I pick it up Friday so although the seller tells me it works, that has yet to be proven to my satisfaction


----------



## lew (Feb 13, 2008)

Now that's a vise!!


----------



## Keni (Oct 7, 2007)

How much did you end up paying for it?


----------



## RGtools (Feb 18, 2011)

A good cleaning. Buy some grain alcohol and a toothbrush and get as much grit and grime off the thing as you can….Then you will have any idea what needs to be fixed because you should be able to see it.

Great score by the way.


----------



## affyx (Jan 1, 2008)

Thanks guys!
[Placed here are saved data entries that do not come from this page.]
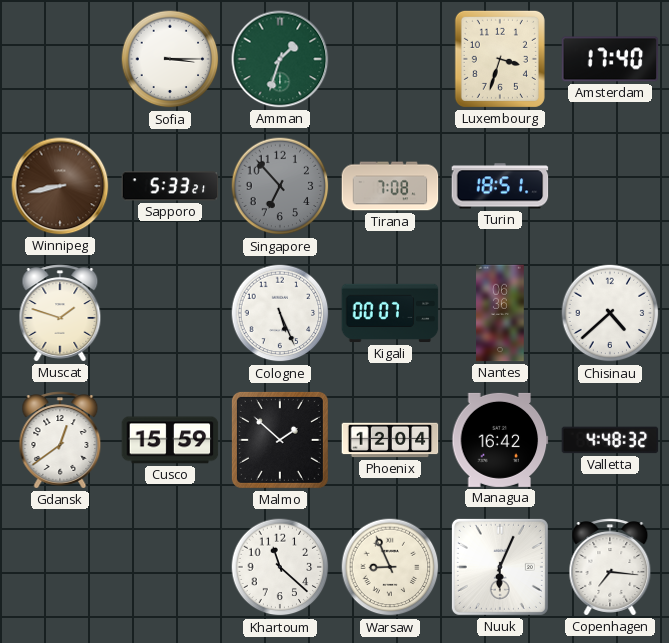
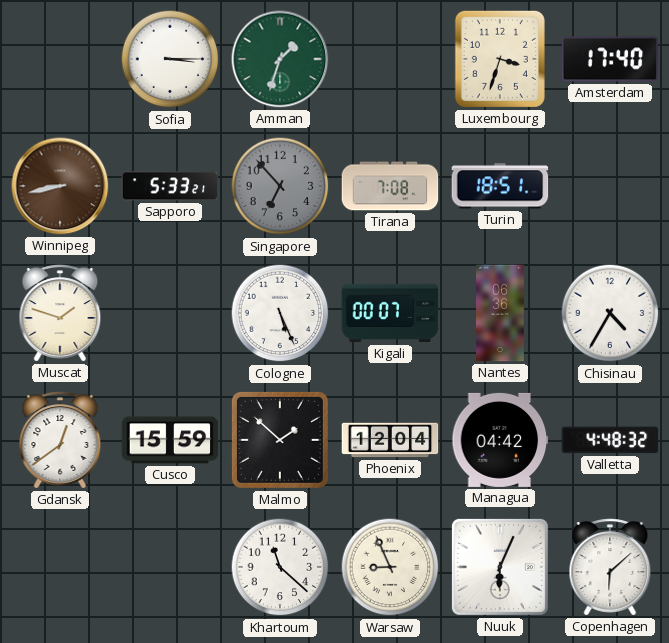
Chisinau: 4:38 -> 4:35
Managua: 16:42 -> 04:42
Copenhagen: 7:16 -> 6:08
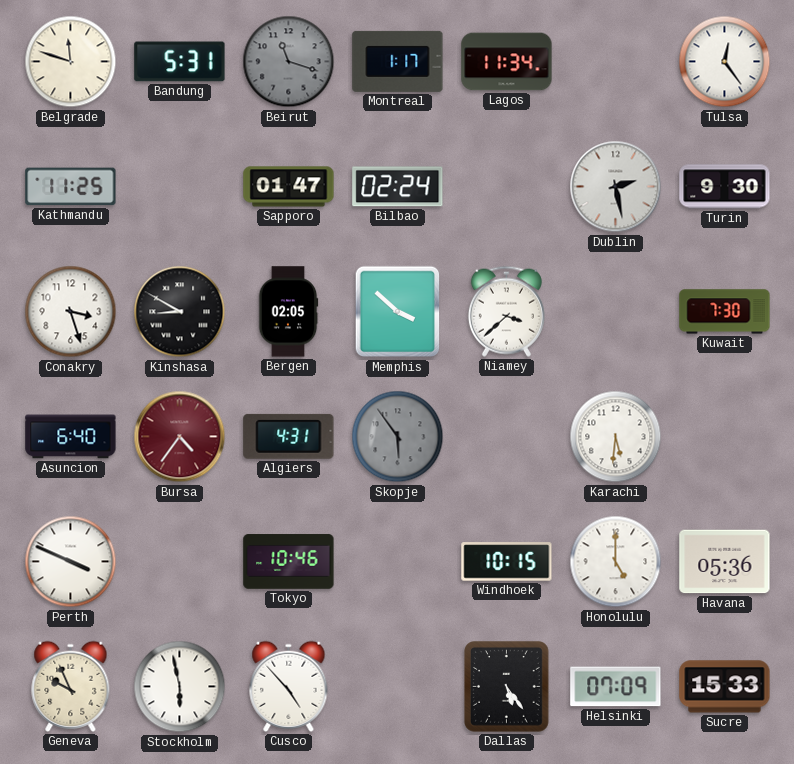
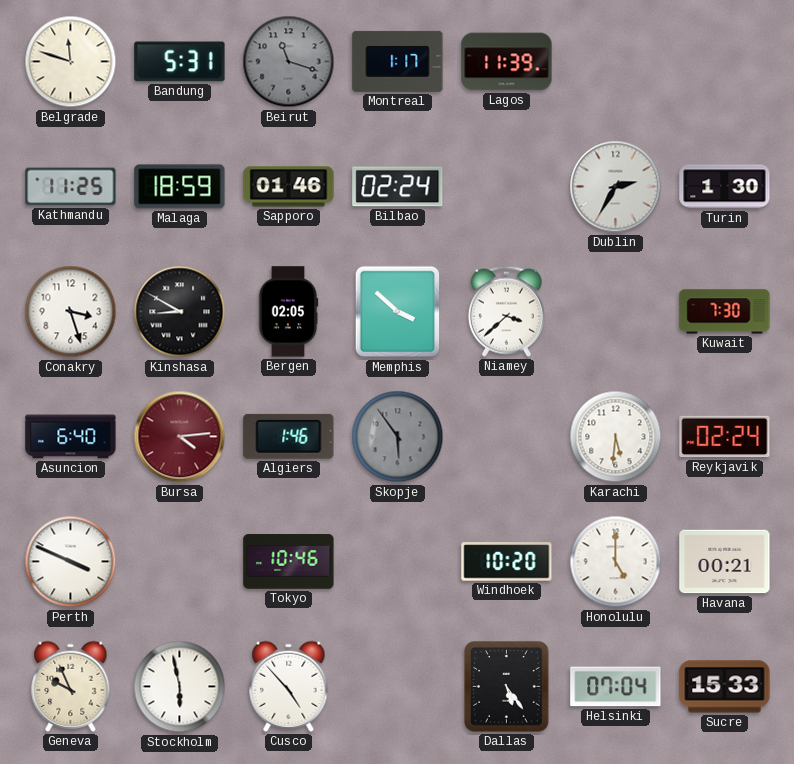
Lagos: 11:34 -> 11:39
Tulsa: 12:24 -> none
Malaga: none -> 18:59
Sapporo: 01:47 -> 01:46
Dublin: 2:28 -> 2:35
Turin: 9:30 -> 1:30
Bursa: 4:36 -> 4:14
Algiers: 4:31 -> 1:46
Reykjavik: none -> 02:24
Windhoek: 10:15 -> 10:20
Havana: 05:36 -> 00:21
Helsinki: 07:09 -> 07:04
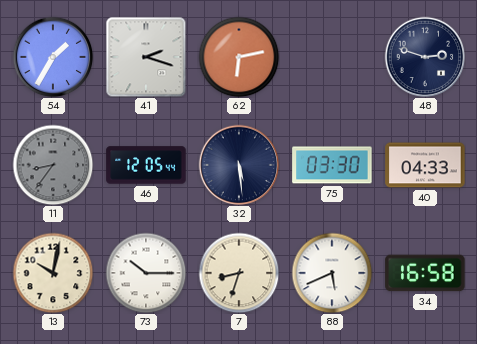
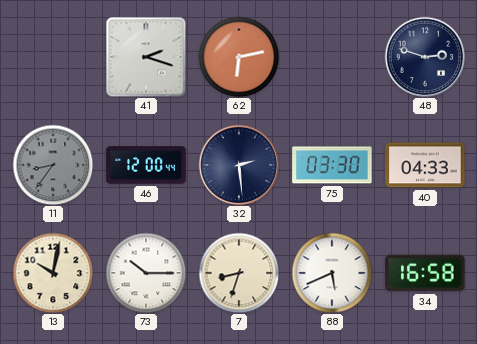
54: 1:35 -> none
46: 12:05 -> 12:00
32: 5:29 -> 2:29
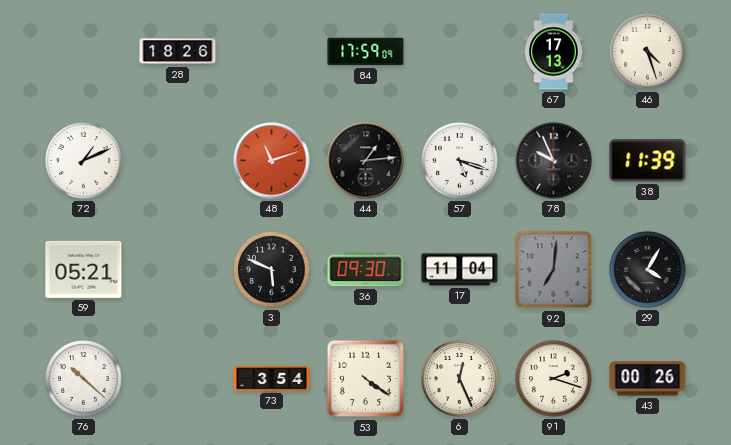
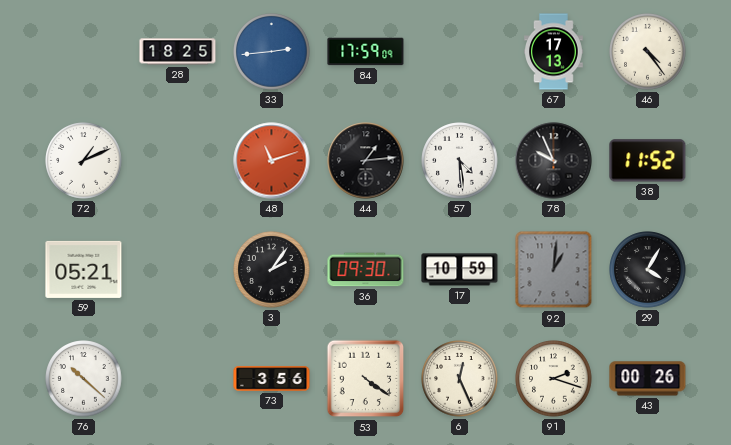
28: 18:26 -> 18:25
33: none -> 2:44
46: 4:27 -> 4:24
57: 5:18 -> 4:29
38: 11:39 -> 11:52
3: 5:49 -> 2:06
17: 11:04 -> 10:59
92: 7:01 -> 1:01
73: 3:54 -> 3:56
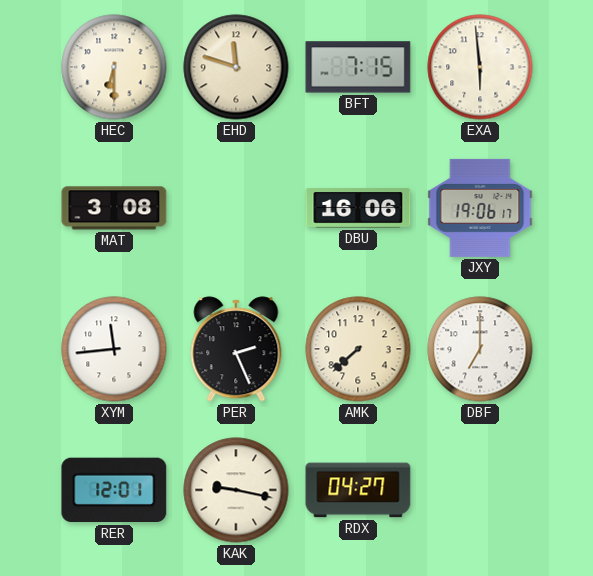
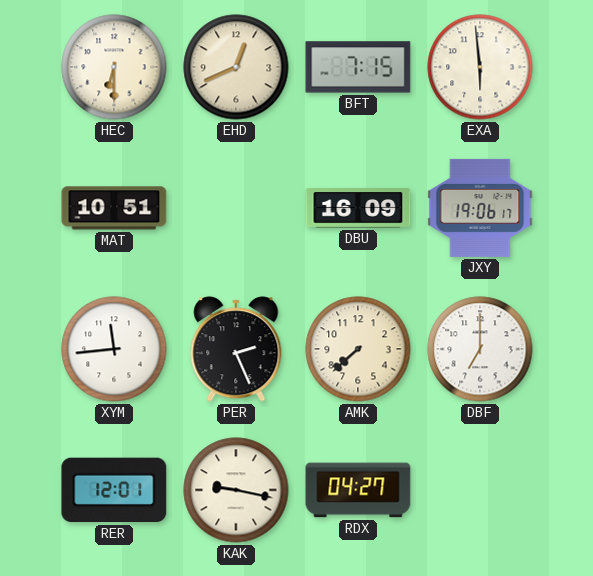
EHD: 11:48 -> 12:41
MAT: 3:08 -> 10:51
DBU: 16:06 -> 16:09
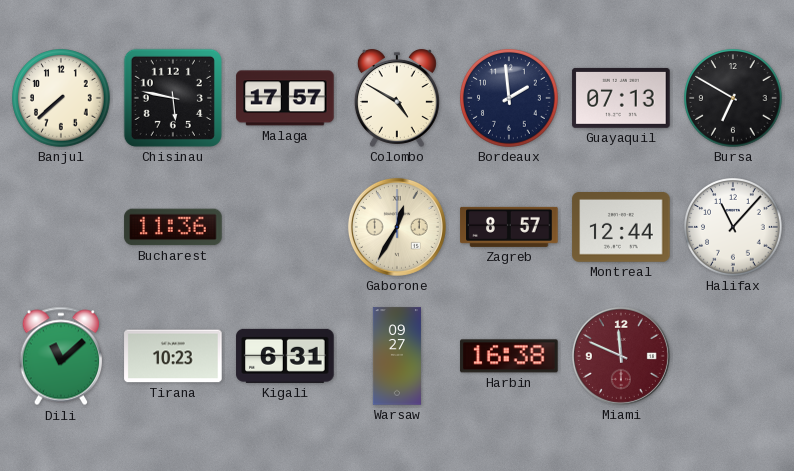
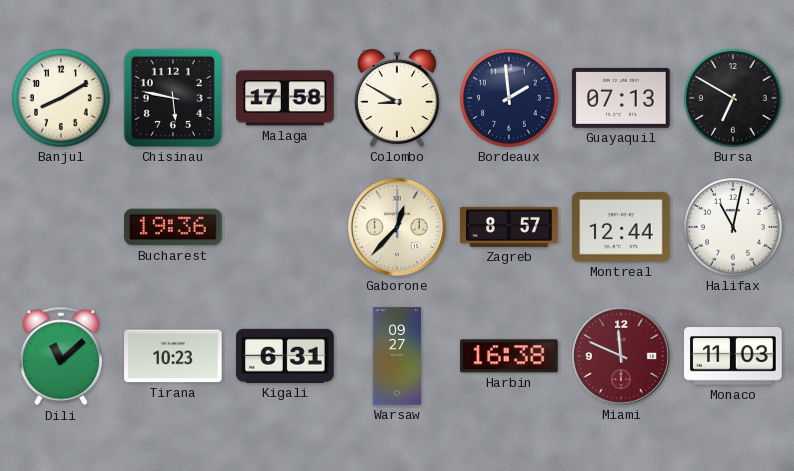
Banjul: 7:38 -> 8:10
Malaga: 17:57 -> 17:58
Colombo: 4:50 -> 8:50
Bucharest: 11:36 -> 19:36
Gaborone: 12:35 -> 12:37
Halifax: 11:07 -> 11:02
Monaco: none -> 11:03
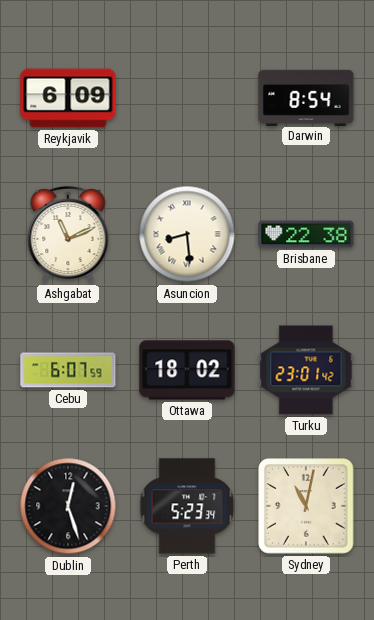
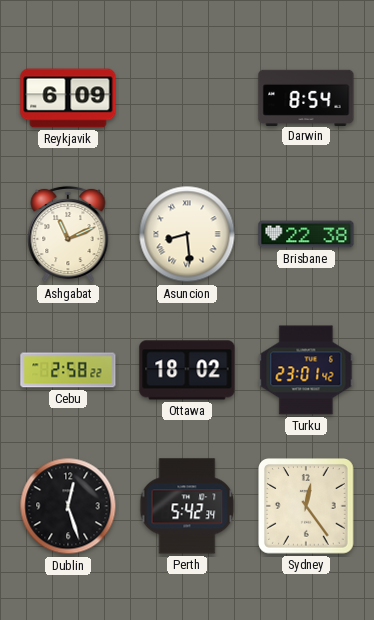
Cebu: 6:07 -> 2:58
Perth: 5:23 -> 5:42
Sydney: 11:02 -> 12:24
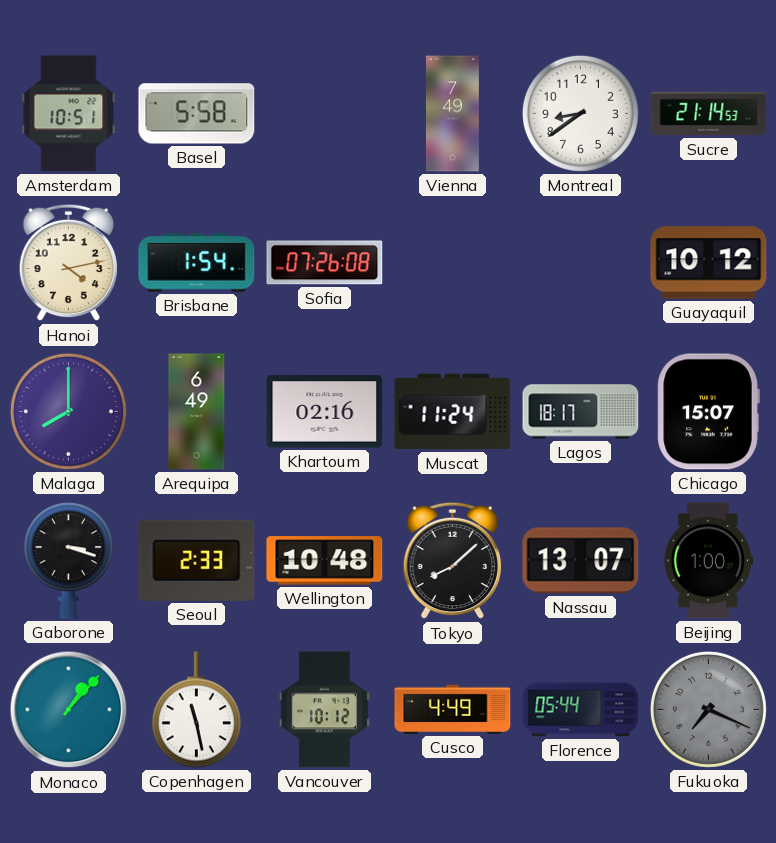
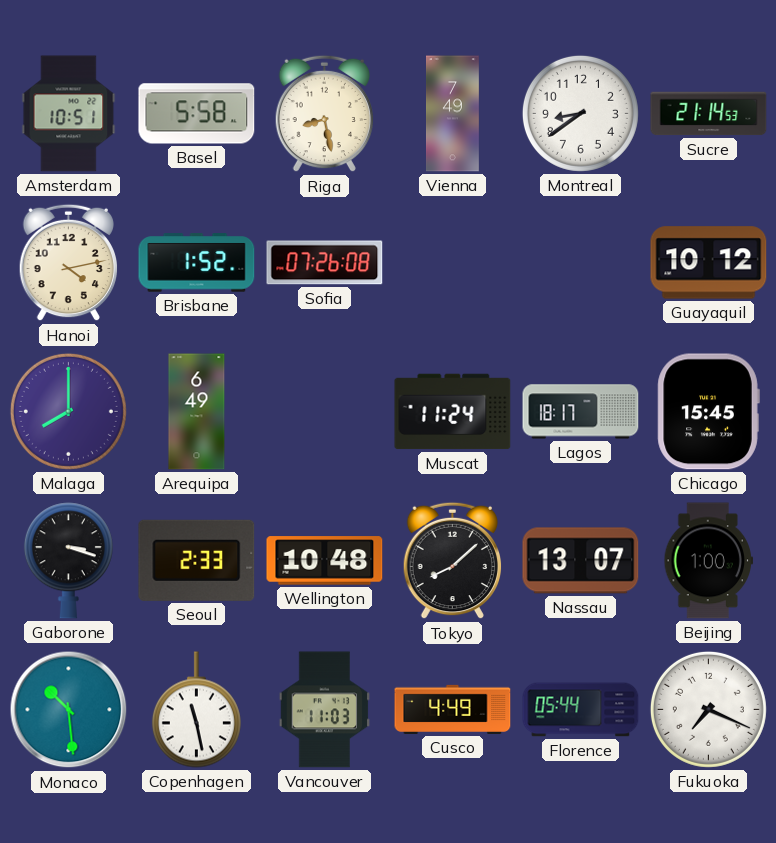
Riga: none -> 8:28
Brisbane: 1:54 -> 1:52
Khartoum: 02:16 -> none
Chicago: 15:07 -> 15:45
Monaco: 1:07 -> 10:29
Vancouver: 10:12 -> 11:03
Fukuoka dial: grey -> white
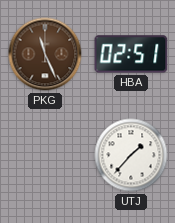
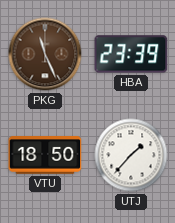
HBA: 02:51 -> 23:39
VTU: none -> 18:50
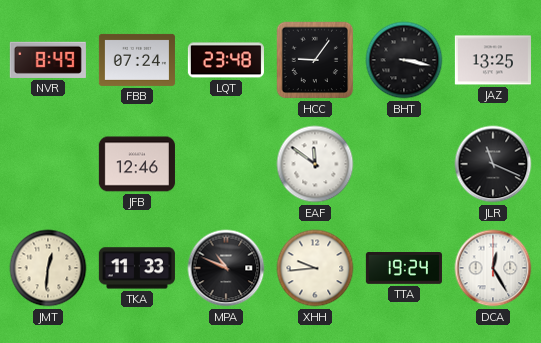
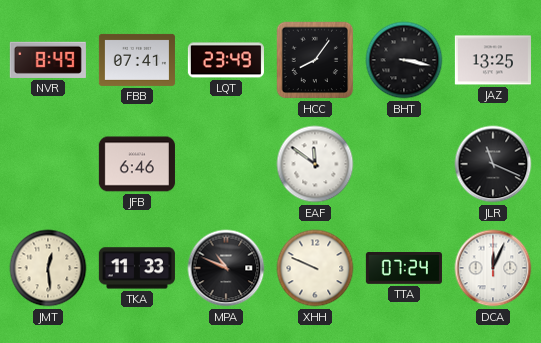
FBB: 07:24 -> 07:41
LQT: 23:48 -> 23:49
HCC: 9:06 -> 8:06
JFB: 12:46 -> 6:46
JMT: 12:31 -> 12:29
XHH: 9:44 -> 9:49
TTA: 19:24 -> 07:24
DCA: 12:25 -> 12:04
I have some deck cleaner that is great for removing oxidation. Was thinking of using that, then BLO to see how the wood restores. The wood screw is in fairly good condition, the old bench leg and chop, not so much. Whatever I salvage, i'll be happy with.


----------



## affyx (Jan 1, 2008)

Keni: I went to pick it up $15 in hand, I ended up spending $25 for two vises and a box of tools - i'm giddy!
--
Vise 1:



...
Vise 2:



...
Vise 1 screw & nut:

...
Box'o'tools:






...
and it's Friday! All is right with the world!


----------



## affyx (Jan 1, 2008)

the screw is toofar gone in its sweet spot to really get much use out of it, so I think I'll turn this into something useful…


----------



## RGtools (Feb 18, 2011)

That will be a good salvage.


----------



## donwilwol (May 16, 2011)

Nice finds. I love the leg vice.


----------



## BrandonW (Apr 27, 2010)

I like your drawing, but I can't figure it out. What is the screw actually accomplishing in the drawing?


----------



## affyx (Jan 1, 2008)

thanks

not sure yet Brandon, trying to come up with a way to use it as a stretcher with the chop as the top and the old leg as the, well, legs…


----------



## woodworker59 (May 16, 2012)

That two speed egg beater drill was worth the money, I use mine all the time. Its amazing how much torque you can generate with one of those on your chest.. GOOD deal all around..


----------